Apple released Xcode 10.1, along with Swift 4.2.1. It includes an overview of what’s new in this Swift version.

Ankit Aggarwal shared that SwiftPM can now generate code coverage data!

Doug Gregor and Ben Cohen’s talk on generics at WWDC has been expanded to include an all-new section on recursive constraints, associated type and protocol where clauses, and divide-and-conquer algorithms. It starts at around 33 minutes.
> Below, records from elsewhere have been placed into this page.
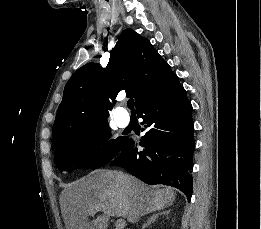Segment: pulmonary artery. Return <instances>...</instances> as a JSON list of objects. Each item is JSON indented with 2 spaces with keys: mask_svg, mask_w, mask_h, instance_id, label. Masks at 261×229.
Segmentation results:
<instances>
[{
  "mask_svg": "<svg viewBox=\"0 0 261 229\" xmlns=\"http://www.w3.org/2000/svg\"><path fill=\"white\" fill-rule=\"evenodd\" d=\"M116 117L120 122L125 123L128 120L129 114L125 108L118 107L116 109Z\"/></svg>",
  "mask_w": 261,
  "mask_h": 229,
  "instance_id": "1",
  "label": "pulmonary artery"
}]
</instances>
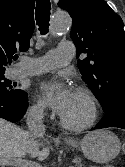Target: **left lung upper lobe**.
I'll return each mask as SVG.
<instances>
[{"label": "left lung upper lobe", "instance_id": "obj_1", "mask_svg": "<svg viewBox=\"0 0 125 167\" xmlns=\"http://www.w3.org/2000/svg\"><path fill=\"white\" fill-rule=\"evenodd\" d=\"M73 24L70 37L77 49L78 68L94 90L103 110L125 102V31L123 21L104 0H59Z\"/></svg>", "mask_w": 125, "mask_h": 167}]
</instances>
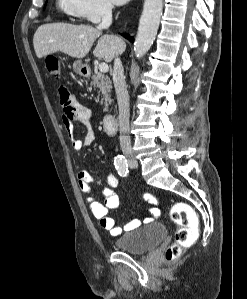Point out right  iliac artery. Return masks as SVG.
<instances>
[{"label":"right iliac artery","mask_w":247,"mask_h":299,"mask_svg":"<svg viewBox=\"0 0 247 299\" xmlns=\"http://www.w3.org/2000/svg\"><path fill=\"white\" fill-rule=\"evenodd\" d=\"M114 165L118 171V174L125 177L128 174L127 160L121 155L115 157Z\"/></svg>","instance_id":"obj_1"}]
</instances>
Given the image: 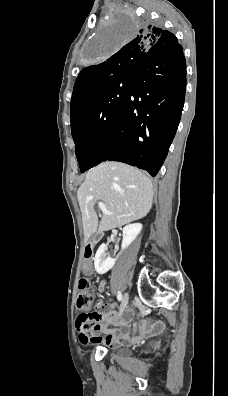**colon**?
<instances>
[{"label": "colon", "mask_w": 228, "mask_h": 396, "mask_svg": "<svg viewBox=\"0 0 228 396\" xmlns=\"http://www.w3.org/2000/svg\"><path fill=\"white\" fill-rule=\"evenodd\" d=\"M93 302L92 287L90 282L83 278L78 284L77 307L81 310L77 318V324L81 331L88 332L93 328V320L96 318V312L91 311Z\"/></svg>", "instance_id": "obj_1"}]
</instances>
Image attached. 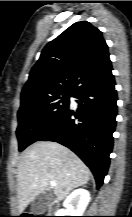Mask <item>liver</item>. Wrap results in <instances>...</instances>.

Highly recommended; very insightful!

Commits and pull requests

Pavel Yaskevich merged a pull request that replaces one of the last remaining places where curry levels were still used by diagnostics.
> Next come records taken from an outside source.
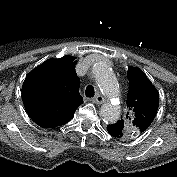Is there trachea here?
Masks as SVG:
<instances>
[{"mask_svg":"<svg viewBox=\"0 0 177 177\" xmlns=\"http://www.w3.org/2000/svg\"><path fill=\"white\" fill-rule=\"evenodd\" d=\"M85 94L87 97H93L95 94L94 87L92 85H89L86 87Z\"/></svg>","mask_w":177,"mask_h":177,"instance_id":"3493384b","label":"trachea"}]
</instances>
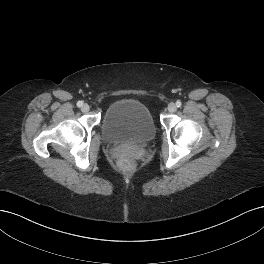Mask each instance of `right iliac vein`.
<instances>
[{"instance_id":"obj_1","label":"right iliac vein","mask_w":264,"mask_h":264,"mask_svg":"<svg viewBox=\"0 0 264 264\" xmlns=\"http://www.w3.org/2000/svg\"><path fill=\"white\" fill-rule=\"evenodd\" d=\"M90 109L89 105L88 104H84L81 108L82 112L86 113L88 112Z\"/></svg>"}]
</instances>
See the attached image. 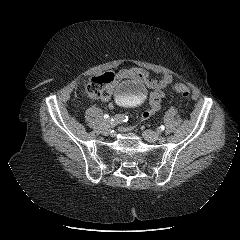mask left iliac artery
Wrapping results in <instances>:
<instances>
[{"instance_id": "left-iliac-artery-1", "label": "left iliac artery", "mask_w": 240, "mask_h": 240, "mask_svg": "<svg viewBox=\"0 0 240 240\" xmlns=\"http://www.w3.org/2000/svg\"><path fill=\"white\" fill-rule=\"evenodd\" d=\"M169 135V132L168 131H165L164 133H159V138H160V140H165V138L167 137Z\"/></svg>"}]
</instances>
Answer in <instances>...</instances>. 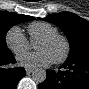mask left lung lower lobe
Listing matches in <instances>:
<instances>
[{"label": "left lung lower lobe", "mask_w": 89, "mask_h": 89, "mask_svg": "<svg viewBox=\"0 0 89 89\" xmlns=\"http://www.w3.org/2000/svg\"><path fill=\"white\" fill-rule=\"evenodd\" d=\"M61 68L65 70H47L39 89H89V55L66 60Z\"/></svg>", "instance_id": "1"}]
</instances>
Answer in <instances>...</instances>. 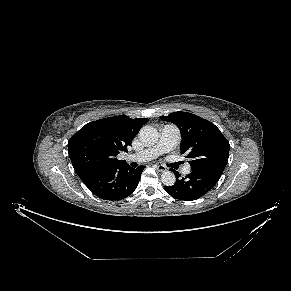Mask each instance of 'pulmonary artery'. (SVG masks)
Instances as JSON below:
<instances>
[{"label": "pulmonary artery", "mask_w": 291, "mask_h": 291, "mask_svg": "<svg viewBox=\"0 0 291 291\" xmlns=\"http://www.w3.org/2000/svg\"><path fill=\"white\" fill-rule=\"evenodd\" d=\"M180 139V130L177 126L172 124L165 125L160 133L159 141L142 151L137 153L129 154L126 159L128 161L146 162L150 161L161 154L171 151L178 144ZM183 172L189 174L191 168L189 166L185 167Z\"/></svg>", "instance_id": "1"}]
</instances>
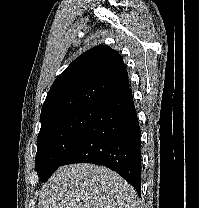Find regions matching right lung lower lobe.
Segmentation results:
<instances>
[{
    "label": "right lung lower lobe",
    "mask_w": 199,
    "mask_h": 208,
    "mask_svg": "<svg viewBox=\"0 0 199 208\" xmlns=\"http://www.w3.org/2000/svg\"><path fill=\"white\" fill-rule=\"evenodd\" d=\"M140 127L132 90L104 103L60 166L93 163L126 179L141 195Z\"/></svg>",
    "instance_id": "1"
}]
</instances>
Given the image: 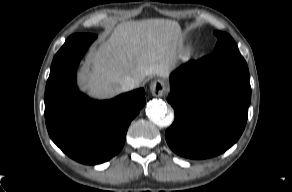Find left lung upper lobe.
Here are the masks:
<instances>
[{
    "instance_id": "left-lung-upper-lobe-1",
    "label": "left lung upper lobe",
    "mask_w": 292,
    "mask_h": 192,
    "mask_svg": "<svg viewBox=\"0 0 292 192\" xmlns=\"http://www.w3.org/2000/svg\"><path fill=\"white\" fill-rule=\"evenodd\" d=\"M214 34L217 36L218 41L214 53L218 52H237L239 53L238 47L232 37L224 32L215 31ZM213 53V54H214Z\"/></svg>"
}]
</instances>
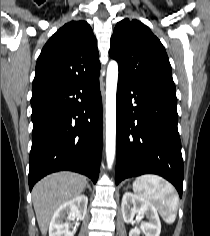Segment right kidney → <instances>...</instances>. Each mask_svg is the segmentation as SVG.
<instances>
[{"label":"right kidney","mask_w":210,"mask_h":236,"mask_svg":"<svg viewBox=\"0 0 210 236\" xmlns=\"http://www.w3.org/2000/svg\"><path fill=\"white\" fill-rule=\"evenodd\" d=\"M87 204L88 198L85 195L77 196L62 204L53 214L49 226V236H74L64 219L71 220L73 217L84 219Z\"/></svg>","instance_id":"ca27d5eb"}]
</instances>
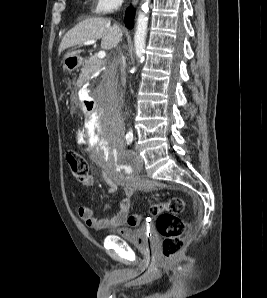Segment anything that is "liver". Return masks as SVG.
I'll use <instances>...</instances> for the list:
<instances>
[{
    "instance_id": "obj_1",
    "label": "liver",
    "mask_w": 267,
    "mask_h": 298,
    "mask_svg": "<svg viewBox=\"0 0 267 298\" xmlns=\"http://www.w3.org/2000/svg\"><path fill=\"white\" fill-rule=\"evenodd\" d=\"M122 35V29L119 25H112L109 19L88 18L78 23L64 35L59 46V53L67 48L83 44L88 40L97 39H102L101 47L109 50L117 46ZM81 52L82 50L69 52L65 54L64 58L77 57Z\"/></svg>"
}]
</instances>
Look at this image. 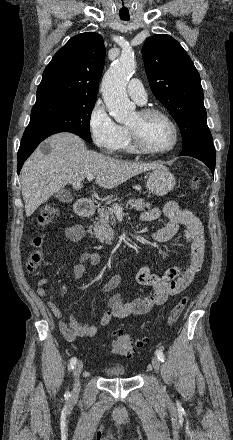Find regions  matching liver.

Rintaro Ishizaki merged a pull request that improves completion for the index part of a subscript expression, allowing the compiler to help you use more complex subscripts.

Accepted proposals

SE-0230: Flatten nested optionals resulting from try? was accepted.

The Core Team does not want to make source-incompatible changes lightly, but we also want to leave room to improve the language for future users of Swift. We don’t have a bright-line rule for when a change crosses the line to become unacceptable, but the key consideration in our analysis is the change’s apparent impact in practice on existing code more than its hypothetical risks. In this case, we are convinced that the change leads to fairly inarguably better results.
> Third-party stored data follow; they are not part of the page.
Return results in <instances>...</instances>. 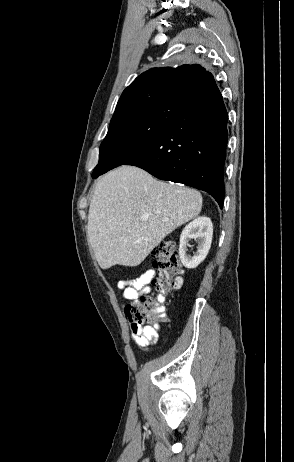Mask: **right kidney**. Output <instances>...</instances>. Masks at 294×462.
<instances>
[{
    "mask_svg": "<svg viewBox=\"0 0 294 462\" xmlns=\"http://www.w3.org/2000/svg\"><path fill=\"white\" fill-rule=\"evenodd\" d=\"M212 235L213 224L208 217L200 216L185 226L180 235L179 256L186 268L194 269L204 261L211 247ZM190 239H197L198 242L197 252L193 257L186 254Z\"/></svg>",
    "mask_w": 294,
    "mask_h": 462,
    "instance_id": "right-kidney-1",
    "label": "right kidney"
}]
</instances>
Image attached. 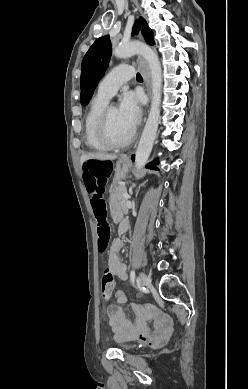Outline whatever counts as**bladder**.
Returning <instances> with one entry per match:
<instances>
[{"label":"bladder","mask_w":248,"mask_h":389,"mask_svg":"<svg viewBox=\"0 0 248 389\" xmlns=\"http://www.w3.org/2000/svg\"><path fill=\"white\" fill-rule=\"evenodd\" d=\"M131 345H129V344H119L118 345V349L119 350H121V351H123V352H128V351H130L131 350Z\"/></svg>","instance_id":"1"}]
</instances>
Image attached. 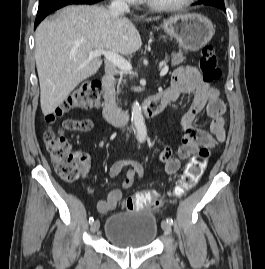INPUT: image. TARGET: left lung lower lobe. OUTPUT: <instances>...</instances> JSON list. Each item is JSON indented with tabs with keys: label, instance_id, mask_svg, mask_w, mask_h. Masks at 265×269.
<instances>
[{
	"label": "left lung lower lobe",
	"instance_id": "left-lung-lower-lobe-1",
	"mask_svg": "<svg viewBox=\"0 0 265 269\" xmlns=\"http://www.w3.org/2000/svg\"><path fill=\"white\" fill-rule=\"evenodd\" d=\"M198 4L214 6V7L222 9L225 12L224 2H219V1H215V0H208V1H204V2H199Z\"/></svg>",
	"mask_w": 265,
	"mask_h": 269
}]
</instances>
SE-0232: Remove Some Customization Points from the Standard Library’s Collection Hierarchy was under review.

This proposal removes four customization points from protocols in the standard library:

  • map, filter, and forEach from Sequence
  • first, prefix(upTo:), prefix(through:), and suffix(from:) from Collection
  • last on BidirectionalCollection

The default implementations of these symbols will remain, so sequences and collections will continue to have the same operations available that they do today.

… and has been accepted.

The Core Team has decided to accept the proposal as written (with the refinements incorporated during the review).

Swift Forums

Jon Shier wrote a second pitch to add a Result type to the standard library.

Result is considered generally useful enough to be included in the standard library. However, in the past, strenuous disagreement between the typed and untyped-throws camps has prevented consensus on the exact form it should take.

To kick off another round of discussion, and before I update my proposal officially, I’d like to discuss the form that was brought up late in the last discussion:

enum Result<Value, Error> {
    case success(Value), failure(Error)
}

The proposal can be found here.

Finally

How to learn all about generics with this one easy trick!